Friend of the JI and Joseph Smith Papers editor and historian Alex D. Smith has agreed to send along this brief comment on the recent announcement that the entire text of the Book of the Law of the Lord–a Nauvoo-era donation record book that also includes JS’s 1842 journal and the text of several revelations–has been made available on josephsmithpapers.org. As Alex notes, this is kind of a big deal. Like the Book of Commandments and Revelations (published in 2009) and the Council of Fifty Minutes (forthcoming in 2016), the publication of the Book of the Law of the Lord on the project’s website reflects the ongoing trend of including previously unavailable historical documents as part of the Joseph Smith Papers.
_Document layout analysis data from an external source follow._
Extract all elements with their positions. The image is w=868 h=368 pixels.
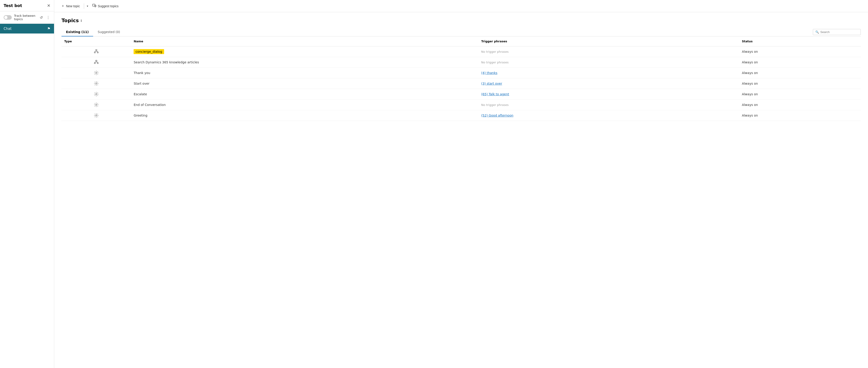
cell-status: Always on [739, 57, 861, 68]
cell-trigger[interactable]: (3) start over [478, 78, 739, 89]
cell-status: Always on [739, 110, 861, 121]
new-topic-label: New topic [66, 4, 80, 8]
close-button[interactable]: ✕ [47, 4, 51, 8]
col-header-status: Status [739, 36, 861, 47]
col-header-name: Name [131, 36, 478, 47]
cell-name: Escalate [131, 89, 478, 100]
cell-status: Always on [739, 89, 861, 100]
cell-name: Start over [131, 78, 478, 89]
trigger-link[interactable]: (3) start over [481, 82, 502, 85]
tabs-bar: Existing (11) Suggested (0) 🔍 [61, 28, 861, 36]
col-header-type: Type [61, 36, 131, 47]
suggest-topics-button[interactable]: Suggest topics [90, 2, 121, 10]
refresh-button[interactable]: ↺ [39, 15, 43, 20]
toolbar-divider [84, 3, 84, 9]
table-row: End of ConversationNo trigger phrasesAlw… [61, 100, 861, 110]
panel-header: Test bot ✕ [0, 0, 54, 11]
svg-point-18 [96, 104, 97, 106]
cell-name: Thank you [131, 68, 478, 78]
table-row: Start over(3) start overAlways on [61, 78, 861, 89]
cell-name: Greeting [131, 110, 478, 121]
trigger-link[interactable]: (65) Talk to agent [481, 92, 509, 96]
chat-label: Chat [4, 27, 11, 31]
toggle-thumb [4, 16, 7, 19]
cell-type [61, 78, 131, 89]
suggest-topics-label: Suggest topics [98, 4, 119, 8]
track-icons: ↺ ⋮ [39, 15, 51, 20]
table-row: Thank you(4) thanksAlways on [61, 68, 861, 78]
dialog-icon [64, 49, 128, 54]
content: Topics ℹ Existing (11) Suggested (0) 🔍 T… [54, 12, 868, 368]
svg-point-16 [96, 83, 97, 84]
svg-rect-3 [97, 52, 98, 53]
cell-trigger: No trigger phrases [478, 57, 739, 68]
system-icon [64, 103, 128, 107]
panel-title: Test bot [4, 3, 22, 8]
cell-name[interactable]: concierge_dialog [131, 47, 478, 57]
chat-flag-button[interactable]: ⚑ [47, 27, 51, 31]
info-icon[interactable]: ℹ [81, 19, 82, 22]
cell-type [61, 47, 131, 57]
system-icon [64, 70, 128, 75]
cell-type [61, 68, 131, 78]
svg-rect-9 [94, 63, 95, 64]
page-heading: Topics ℹ [61, 18, 861, 23]
tab-existing[interactable]: Existing (11) [61, 28, 93, 36]
cell-status: Always on [739, 68, 861, 78]
col-header-trigger: Trigger phrases [478, 36, 739, 47]
search-box[interactable]: 🔍 [813, 29, 861, 35]
system-icon [64, 81, 128, 86]
new-topic-button[interactable]: ＋ New topic [59, 2, 82, 10]
trigger-text: No trigger phrases [481, 103, 508, 107]
plus-icon: ＋ [61, 4, 65, 8]
track-row: Track between topics ↺ ⋮ [0, 11, 54, 24]
cell-trigger: No trigger phrases [478, 47, 739, 57]
dropdown-chevron-button[interactable]: ▾ [86, 3, 89, 9]
trigger-link[interactable]: (52) Good afternoon [481, 114, 513, 117]
cell-type [61, 57, 131, 68]
search-icon: 🔍 [815, 30, 819, 34]
cell-type [61, 100, 131, 110]
right-panel: ＋ New topic ▾ Suggest topics Topics ℹ Ex… [54, 0, 868, 368]
trigger-text: No trigger phrases [481, 61, 508, 64]
track-label: Track between topics [14, 14, 37, 21]
chat-row[interactable]: Chat ⚑ [0, 24, 54, 33]
cell-status: Always on [739, 78, 861, 89]
toolbar: ＋ New topic ▾ Suggest topics [54, 0, 868, 12]
left-panel: Test bot ✕ Track between topics ↺ ⋮ Chat… [0, 0, 54, 368]
tab-suggested[interactable]: Suggested (0) [93, 28, 125, 36]
table-row: Search Dynamics 365 knowledge articlesNo… [61, 57, 861, 68]
table-row: concierge_dialogNo trigger phrasesAlways… [61, 47, 861, 57]
cell-trigger[interactable]: (65) Talk to agent [478, 89, 739, 100]
svg-rect-1 [96, 50, 97, 51]
table-row: Escalate(65) Talk to agentAlways on [61, 89, 861, 100]
cell-type [61, 110, 131, 121]
cell-name: Search Dynamics 365 knowledge articles [131, 57, 478, 68]
cell-trigger[interactable]: (4) thanks [478, 68, 739, 78]
cell-status: Always on [739, 47, 861, 57]
svg-point-15 [96, 72, 97, 74]
trigger-link[interactable]: (4) thanks [481, 71, 498, 75]
cell-name: End of Conversation [131, 100, 478, 110]
cell-type [61, 89, 131, 100]
search-input[interactable] [820, 30, 858, 34]
trigger-text: No trigger phrases [481, 50, 508, 53]
dialog-icon [64, 60, 128, 64]
svg-rect-2 [94, 52, 95, 53]
system-icon [64, 113, 128, 118]
topics-table: Type Name Trigger phrases Status concie [61, 36, 861, 121]
cell-trigger[interactable]: (52) Good afternoon [478, 110, 739, 121]
table-row: Greeting(52) Good afternoonAlways on [61, 110, 861, 121]
table-body: concierge_dialogNo trigger phrasesAlways… [61, 47, 861, 121]
svg-rect-8 [96, 60, 97, 61]
more-options-button[interactable]: ⋮ [46, 15, 51, 20]
cell-status: Always on [739, 100, 861, 110]
cell-trigger: No trigger phrases [478, 100, 739, 110]
svg-point-19 [96, 115, 97, 116]
svg-point-17 [96, 93, 97, 95]
track-topics-toggle[interactable] [4, 15, 12, 20]
system-icon [64, 92, 128, 96]
highlighted-name[interactable]: concierge_dialog [133, 49, 164, 54]
svg-rect-10 [97, 63, 98, 64]
suggest-icon [92, 4, 96, 8]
Alex co-edited the second volume of the Journals series, which included annotated transcriptions of the the Book Law of the Lord journal entries, and he wrote an important article on the the Book of the Law of the Lord in The Journal of Mormon History (38, no. 4 [Fall 2012]). He is currently hard at work on Journals, vol. 3 (slotted to appear next year) and Documents, vol. 7, covering early Commerce and the founding of Nauvoo, September 1839-January 1841 (expected in early 2018).
A quick note to draw your attention to one of the items in the latest (28 October 2014) Joseph Smith Papers website content release. Photographic images of the entire Book of the Law of the Lord are now available on josephsmithpapers.org. This massive tome is one of the most important church records from the Illinois period. It was kept by the office of the Nauvoo temple recorder, and contains Joseph Smith revelations, hundreds of pages of entries recording donations for temple construction, and Joseph Smith?s personal journal for the year 1842.
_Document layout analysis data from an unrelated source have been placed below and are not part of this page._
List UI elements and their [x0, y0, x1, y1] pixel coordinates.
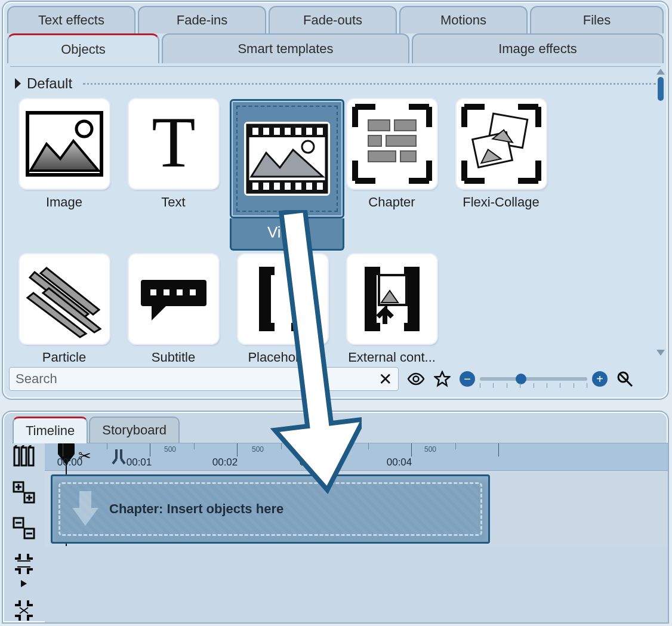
ruler-label: 00:03	[300, 457, 325, 468]
objects-scrollbar[interactable]	[656, 66, 665, 359]
toolbox-panel: Text effects Fade-ins Fade-outs Motions …	[2, 1, 669, 400]
object-item-video[interactable]: Video	[230, 99, 335, 254]
ruler-half: 500	[424, 445, 436, 454]
toolbox-bottom-bar: ✕ − +	[9, 365, 662, 393]
tab-timeline[interactable]: Timeline	[13, 417, 88, 443]
svg-rect-34	[190, 289, 196, 295]
zoom-track[interactable]	[480, 377, 587, 381]
image-icon	[20, 99, 109, 189]
add-tracks-icon[interactable]	[11, 480, 36, 505]
zoom-in-button[interactable]: +	[592, 371, 608, 387]
ruler-label: 00:04	[387, 457, 412, 468]
ruler-label: 00:02	[212, 457, 238, 468]
chapter-drop-zone[interactable]: Chapter: Insert objects here	[51, 474, 490, 544]
search-input[interactable]	[16, 371, 378, 387]
svg-rect-25	[386, 135, 416, 146]
object-label: Image	[11, 195, 117, 210]
placeholder-icon	[238, 254, 328, 344]
ruler-label: 00:01	[127, 457, 152, 468]
timeline-body: ✂ 00:00 500 00:01 00:02 500 00:03 500 00…	[45, 443, 668, 622]
svg-point-1	[76, 121, 92, 137]
objects-content: Default Image	[10, 66, 661, 359]
object-item-external-content[interactable]: External cont...	[339, 254, 445, 369]
svg-rect-42	[29, 448, 33, 465]
star-icon[interactable]	[433, 370, 451, 388]
object-item-particle[interactable]: Particle	[11, 254, 117, 369]
objects-grid: Image T Text	[11, 99, 659, 369]
section-divider	[83, 83, 656, 85]
arrange-tracks-icon[interactable]	[11, 444, 36, 469]
chapter-icon	[347, 99, 437, 189]
tabs-row-primary: Objects Smart templates Image effects	[7, 33, 664, 63]
object-label: Subtitle	[121, 350, 226, 365]
video-icon	[230, 99, 344, 218]
tab-image-effects[interactable]: Image effects	[412, 33, 664, 63]
tabs-row-secondary: Text effects Fade-ins Fade-outs Motions …	[7, 6, 664, 33]
svg-rect-23	[394, 120, 416, 131]
svg-rect-26	[368, 151, 396, 162]
subtitle-icon	[129, 254, 218, 344]
tab-smart-templates[interactable]: Smart templates	[162, 33, 409, 63]
tab-files[interactable]: Files	[530, 6, 664, 33]
ruler-half: 500	[164, 445, 176, 454]
object-item-chapter[interactable]: Chapter	[339, 99, 445, 254]
object-label: Placeholder	[230, 350, 335, 365]
svg-rect-31	[150, 289, 156, 295]
scroll-up-icon	[656, 69, 665, 75]
flexi-collage-icon	[457, 99, 546, 189]
object-item-image[interactable]: Image	[11, 99, 117, 254]
external-content-icon	[347, 254, 437, 344]
tab-fade-ins[interactable]: Fade-ins	[138, 6, 266, 33]
svg-rect-33	[177, 289, 183, 295]
object-item-subtitle[interactable]: Subtitle	[121, 254, 226, 369]
object-label: Particle	[11, 350, 117, 365]
section-title: Default	[27, 75, 72, 92]
scroll-thumb[interactable]	[658, 77, 664, 101]
tab-storyboard[interactable]: Storyboard	[89, 417, 180, 443]
svg-rect-22	[368, 120, 390, 131]
particle-icon	[20, 254, 109, 344]
svg-line-38	[627, 381, 632, 386]
tab-objects[interactable]: Objects	[7, 33, 159, 63]
zoom-reset-icon[interactable]	[616, 370, 634, 388]
timeline-tabs: Timeline Storyboard	[13, 417, 668, 443]
svg-line-39	[619, 374, 627, 381]
split-marker-icon[interactable]	[110, 448, 127, 465]
svg-rect-24	[368, 135, 381, 146]
tracks-area[interactable]	[45, 546, 668, 622]
remove-tracks-icon[interactable]	[11, 516, 36, 541]
svg-rect-41	[21, 448, 26, 465]
object-item-flexi-collage[interactable]: Flexi-Collage	[448, 99, 554, 254]
svg-point-36	[414, 377, 419, 382]
ruler-half: 500	[252, 445, 264, 454]
object-label: Flexi-Collage	[448, 195, 554, 210]
crop-frame-icon[interactable]	[11, 551, 36, 576]
tab-motions[interactable]: Motions	[399, 6, 528, 33]
svg-rect-27	[400, 151, 416, 162]
object-label: Video	[230, 218, 344, 251]
ruler-half: 500	[337, 445, 349, 454]
zoom-slider: − +	[460, 371, 608, 387]
timeline-ruler[interactable]: ✂ 00:00 500 00:01 00:02 500 00:03 500 00…	[45, 443, 668, 471]
tab-fade-outs[interactable]: Fade-outs	[269, 6, 397, 33]
drop-arrow-icon	[72, 491, 98, 527]
eye-icon[interactable]	[407, 370, 425, 388]
object-label: External cont...	[339, 350, 445, 365]
section-header-default[interactable]: Default	[15, 75, 656, 92]
svg-rect-40	[14, 448, 19, 465]
object-item-text[interactable]: T Text	[121, 99, 226, 254]
crop-frame2-icon[interactable]	[11, 598, 36, 623]
timeline-side-tools	[7, 444, 41, 623]
ruler-label: 00:00	[57, 457, 83, 468]
svg-text:T: T	[152, 108, 195, 180]
svg-rect-32	[164, 289, 169, 295]
play-icon[interactable]	[21, 580, 27, 587]
scroll-down-icon	[656, 350, 665, 356]
timeline-panel: Timeline Storyboard	[2, 411, 669, 624]
object-item-placeholder[interactable]: Placeholder	[230, 254, 335, 369]
object-label: Text	[121, 195, 226, 210]
tab-text-effects[interactable]: Text effects	[7, 6, 135, 33]
clear-search-icon[interactable]: ✕	[378, 369, 392, 389]
zoom-out-button[interactable]: −	[460, 371, 475, 387]
text-icon: T	[129, 99, 218, 189]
Transcriptions of both the Smith journal and revelations texts in the book are available on the website, along with photographs of the donation pages. Images of a contemporaneous index to the donations, created by William Clayton, are planned to be made available in an early 2015 website content release. This is the earliest extant tithing book of the church, noting monetary, labor, and in-kind donations made by church members (and even some non-members) from November 1841 to May 1844, as well as penny donations for nails and glass made by the women of the church between June 1844 and April 1845.
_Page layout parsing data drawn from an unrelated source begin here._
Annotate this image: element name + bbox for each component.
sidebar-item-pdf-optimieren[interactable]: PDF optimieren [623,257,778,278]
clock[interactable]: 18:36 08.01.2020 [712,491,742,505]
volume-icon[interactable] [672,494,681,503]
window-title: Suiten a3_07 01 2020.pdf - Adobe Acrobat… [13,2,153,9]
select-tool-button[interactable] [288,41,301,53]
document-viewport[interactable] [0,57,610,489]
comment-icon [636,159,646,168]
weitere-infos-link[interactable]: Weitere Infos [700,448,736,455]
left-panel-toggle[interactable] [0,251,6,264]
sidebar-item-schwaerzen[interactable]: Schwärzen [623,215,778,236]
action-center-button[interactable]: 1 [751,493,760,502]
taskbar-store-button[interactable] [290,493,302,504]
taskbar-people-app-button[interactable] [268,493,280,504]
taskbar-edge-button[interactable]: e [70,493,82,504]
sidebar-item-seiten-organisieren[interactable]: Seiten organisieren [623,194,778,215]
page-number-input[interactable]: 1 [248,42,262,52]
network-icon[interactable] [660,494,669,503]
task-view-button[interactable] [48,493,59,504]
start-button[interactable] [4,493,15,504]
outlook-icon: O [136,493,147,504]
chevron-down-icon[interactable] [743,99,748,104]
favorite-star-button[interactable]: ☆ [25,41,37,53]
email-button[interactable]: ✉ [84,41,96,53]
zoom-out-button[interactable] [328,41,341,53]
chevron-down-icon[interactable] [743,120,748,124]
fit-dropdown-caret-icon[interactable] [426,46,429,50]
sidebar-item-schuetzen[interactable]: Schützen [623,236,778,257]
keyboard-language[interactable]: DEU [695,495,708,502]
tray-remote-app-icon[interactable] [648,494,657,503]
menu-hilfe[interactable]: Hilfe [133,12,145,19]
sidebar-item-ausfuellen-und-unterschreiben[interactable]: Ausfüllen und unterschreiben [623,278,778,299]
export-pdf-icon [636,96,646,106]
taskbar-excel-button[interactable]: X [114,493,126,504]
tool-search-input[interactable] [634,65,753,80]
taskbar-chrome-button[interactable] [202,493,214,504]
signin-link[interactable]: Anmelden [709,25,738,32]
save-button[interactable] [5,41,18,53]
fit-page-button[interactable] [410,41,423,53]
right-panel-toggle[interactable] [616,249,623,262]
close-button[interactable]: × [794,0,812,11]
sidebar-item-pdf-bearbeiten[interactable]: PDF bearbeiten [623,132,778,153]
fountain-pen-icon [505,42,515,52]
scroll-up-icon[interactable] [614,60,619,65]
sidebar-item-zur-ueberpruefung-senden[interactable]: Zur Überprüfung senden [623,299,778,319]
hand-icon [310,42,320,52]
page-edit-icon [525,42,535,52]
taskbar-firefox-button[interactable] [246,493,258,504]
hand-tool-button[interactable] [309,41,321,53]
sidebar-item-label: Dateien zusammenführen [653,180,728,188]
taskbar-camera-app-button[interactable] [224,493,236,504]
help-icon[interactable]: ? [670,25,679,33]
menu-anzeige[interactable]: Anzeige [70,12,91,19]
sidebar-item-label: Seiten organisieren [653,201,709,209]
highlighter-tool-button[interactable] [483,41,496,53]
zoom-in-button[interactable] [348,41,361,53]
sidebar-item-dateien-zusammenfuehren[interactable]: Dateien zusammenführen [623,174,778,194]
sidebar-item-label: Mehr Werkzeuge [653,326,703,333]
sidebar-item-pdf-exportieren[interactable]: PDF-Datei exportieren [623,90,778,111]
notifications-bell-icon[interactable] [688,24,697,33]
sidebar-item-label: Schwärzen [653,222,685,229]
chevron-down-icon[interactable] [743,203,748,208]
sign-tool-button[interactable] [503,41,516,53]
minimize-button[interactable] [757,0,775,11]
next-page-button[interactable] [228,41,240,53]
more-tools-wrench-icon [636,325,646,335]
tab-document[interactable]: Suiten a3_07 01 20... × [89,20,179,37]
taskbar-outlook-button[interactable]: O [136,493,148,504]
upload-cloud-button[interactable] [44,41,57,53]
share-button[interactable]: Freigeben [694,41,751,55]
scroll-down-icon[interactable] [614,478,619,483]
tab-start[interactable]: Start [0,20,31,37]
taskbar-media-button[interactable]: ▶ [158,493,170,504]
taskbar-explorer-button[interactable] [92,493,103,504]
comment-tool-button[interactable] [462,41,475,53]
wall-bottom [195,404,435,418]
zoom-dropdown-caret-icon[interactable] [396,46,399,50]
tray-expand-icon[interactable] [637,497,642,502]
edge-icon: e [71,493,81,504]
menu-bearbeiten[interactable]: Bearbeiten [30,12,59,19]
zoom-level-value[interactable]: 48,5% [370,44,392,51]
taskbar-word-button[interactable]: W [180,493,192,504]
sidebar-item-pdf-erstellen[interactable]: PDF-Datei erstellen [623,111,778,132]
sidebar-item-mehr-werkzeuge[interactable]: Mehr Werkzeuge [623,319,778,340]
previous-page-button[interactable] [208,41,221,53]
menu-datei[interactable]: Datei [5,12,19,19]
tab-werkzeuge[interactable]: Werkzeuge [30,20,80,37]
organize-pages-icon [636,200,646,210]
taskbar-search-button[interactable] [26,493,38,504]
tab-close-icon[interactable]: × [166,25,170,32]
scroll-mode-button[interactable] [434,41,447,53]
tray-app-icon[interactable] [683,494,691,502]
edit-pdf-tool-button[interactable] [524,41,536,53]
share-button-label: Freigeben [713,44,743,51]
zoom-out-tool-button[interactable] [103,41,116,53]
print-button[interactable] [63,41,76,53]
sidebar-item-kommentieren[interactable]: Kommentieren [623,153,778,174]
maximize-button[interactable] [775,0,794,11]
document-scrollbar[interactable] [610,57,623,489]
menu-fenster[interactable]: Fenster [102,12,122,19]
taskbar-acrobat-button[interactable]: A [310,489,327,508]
While transcriptions of the Smith journal entries within the Book of the Law of the Lord have been published previously in both Dean Jessee?s The Papers of Joseph Smith, vol. 2 and the Joseph Smith Papers, Journals Series, vol. 2, the tithing donations that comprise most of the Book of the Law of the Lord are published here for the first time. These donations are a rich source of information for researchers interested in Nauvoo cultural history.